All over Europe universities are being urged to be more business-like. Italy, of course, is the home of the family business and it is with sorrow we hear that the president of the Conference of Italian University Rectors has offered to step down amid allegations that he abused his position as head of the University of Siena by arranging for his son to win a tenured post.
Piero Tosi, reports the Chronicle of Higher Education, has denied the allegations. He has served as leader of the rectors' conference since 2002 and as rector of the University of Siena since 1994, where his son obtained his post in 2003.
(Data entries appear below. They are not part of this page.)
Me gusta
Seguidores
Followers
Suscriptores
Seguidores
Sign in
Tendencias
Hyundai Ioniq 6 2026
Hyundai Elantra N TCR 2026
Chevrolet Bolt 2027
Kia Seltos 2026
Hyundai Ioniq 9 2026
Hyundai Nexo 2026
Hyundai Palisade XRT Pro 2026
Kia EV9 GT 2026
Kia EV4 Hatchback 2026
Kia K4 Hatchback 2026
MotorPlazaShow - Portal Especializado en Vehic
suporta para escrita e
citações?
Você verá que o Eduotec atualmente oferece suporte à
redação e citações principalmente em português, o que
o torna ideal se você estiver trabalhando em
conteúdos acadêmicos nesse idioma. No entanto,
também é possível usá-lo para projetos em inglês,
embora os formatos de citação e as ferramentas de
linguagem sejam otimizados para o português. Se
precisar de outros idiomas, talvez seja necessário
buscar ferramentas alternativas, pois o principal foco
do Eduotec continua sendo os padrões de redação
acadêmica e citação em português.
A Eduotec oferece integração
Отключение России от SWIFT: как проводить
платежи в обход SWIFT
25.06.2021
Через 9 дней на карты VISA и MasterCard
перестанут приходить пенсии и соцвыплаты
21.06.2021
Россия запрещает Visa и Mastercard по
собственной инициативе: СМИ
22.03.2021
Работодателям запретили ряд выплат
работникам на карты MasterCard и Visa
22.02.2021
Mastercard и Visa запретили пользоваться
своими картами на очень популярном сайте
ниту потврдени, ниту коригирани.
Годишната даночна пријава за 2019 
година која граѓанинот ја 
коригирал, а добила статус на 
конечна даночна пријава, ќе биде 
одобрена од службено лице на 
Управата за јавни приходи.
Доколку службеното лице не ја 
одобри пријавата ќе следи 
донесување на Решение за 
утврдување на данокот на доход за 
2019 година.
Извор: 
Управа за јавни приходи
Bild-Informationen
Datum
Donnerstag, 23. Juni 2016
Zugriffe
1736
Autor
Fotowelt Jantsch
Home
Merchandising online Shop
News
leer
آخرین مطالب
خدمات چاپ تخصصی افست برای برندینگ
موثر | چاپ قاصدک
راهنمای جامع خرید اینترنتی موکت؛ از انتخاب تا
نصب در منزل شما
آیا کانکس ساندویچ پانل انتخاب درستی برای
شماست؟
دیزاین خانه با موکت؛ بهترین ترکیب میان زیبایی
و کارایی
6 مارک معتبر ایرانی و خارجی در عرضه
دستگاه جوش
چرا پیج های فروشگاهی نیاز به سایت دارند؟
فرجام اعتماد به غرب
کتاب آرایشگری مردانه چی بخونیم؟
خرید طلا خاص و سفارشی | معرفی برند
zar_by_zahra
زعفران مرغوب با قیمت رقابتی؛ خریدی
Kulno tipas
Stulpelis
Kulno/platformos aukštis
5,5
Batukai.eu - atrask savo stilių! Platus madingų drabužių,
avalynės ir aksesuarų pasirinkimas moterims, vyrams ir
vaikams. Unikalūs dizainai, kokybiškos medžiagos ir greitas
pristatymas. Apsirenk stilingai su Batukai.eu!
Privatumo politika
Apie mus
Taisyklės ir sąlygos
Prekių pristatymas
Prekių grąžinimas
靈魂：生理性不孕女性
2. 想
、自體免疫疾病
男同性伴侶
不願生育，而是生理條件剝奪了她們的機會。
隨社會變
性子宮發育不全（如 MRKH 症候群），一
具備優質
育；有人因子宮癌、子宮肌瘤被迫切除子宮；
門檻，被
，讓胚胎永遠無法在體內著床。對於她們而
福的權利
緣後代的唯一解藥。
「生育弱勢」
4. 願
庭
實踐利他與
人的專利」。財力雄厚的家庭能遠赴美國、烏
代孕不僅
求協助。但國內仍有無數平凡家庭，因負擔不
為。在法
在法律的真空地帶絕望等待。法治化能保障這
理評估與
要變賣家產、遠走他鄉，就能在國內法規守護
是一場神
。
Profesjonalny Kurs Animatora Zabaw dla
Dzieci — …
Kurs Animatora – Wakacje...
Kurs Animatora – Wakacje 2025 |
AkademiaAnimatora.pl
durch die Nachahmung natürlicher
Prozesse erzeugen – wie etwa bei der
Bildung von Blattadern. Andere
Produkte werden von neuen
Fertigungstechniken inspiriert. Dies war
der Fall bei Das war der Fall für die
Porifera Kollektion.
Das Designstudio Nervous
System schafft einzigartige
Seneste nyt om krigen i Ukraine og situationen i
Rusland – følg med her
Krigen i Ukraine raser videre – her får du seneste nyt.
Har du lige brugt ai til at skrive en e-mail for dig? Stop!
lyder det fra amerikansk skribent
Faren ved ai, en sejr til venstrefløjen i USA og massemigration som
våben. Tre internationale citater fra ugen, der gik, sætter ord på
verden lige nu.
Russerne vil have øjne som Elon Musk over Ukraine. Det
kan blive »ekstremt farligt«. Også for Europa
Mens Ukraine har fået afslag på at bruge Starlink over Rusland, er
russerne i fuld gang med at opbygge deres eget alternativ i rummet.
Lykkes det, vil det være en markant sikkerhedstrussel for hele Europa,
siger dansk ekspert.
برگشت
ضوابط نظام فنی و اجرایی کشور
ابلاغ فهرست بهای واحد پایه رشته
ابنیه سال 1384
In the kind of Italian judicial action becoming more familiar to British readers following the business dealings of culture minister Tessa Jowell and her husband, an investigating judge in Siena, acting at the request of a prosecutor, last week suspended Mr. Tosi, who is 65, from his rector's job for two months, pending an investigation of alleged improprieties in the awarding of several positions and the granting of a consulting contract.
Mr Tosi may yet clear his name and is being backed by the lecturers' union. Indeed allegations of nepotism are rare in academic life but Scotland, where the clan remains strong, managed one of the best with the case of Professor Stan Mason, dismissed from the principalship of Glasgow Caledonian. The National Audit Office reported that his wife had a university car, there had been favouritism in three appointments - including that of his daughter-in-law - promotional trips to the Far East by staff accompanied by their spouses had "holiday elements" and a subsidiary company of the university which was making losses continued to pay bonuses to staff including the principal's sons.
This did not stop Professor Mason winning an employment tribunal judgement for unfair dismissal which cost the university another £11,000 because they not followed the right procedures.
But, as Universities UK is fond of pointing out, there has never been an academic Enron. That we know about.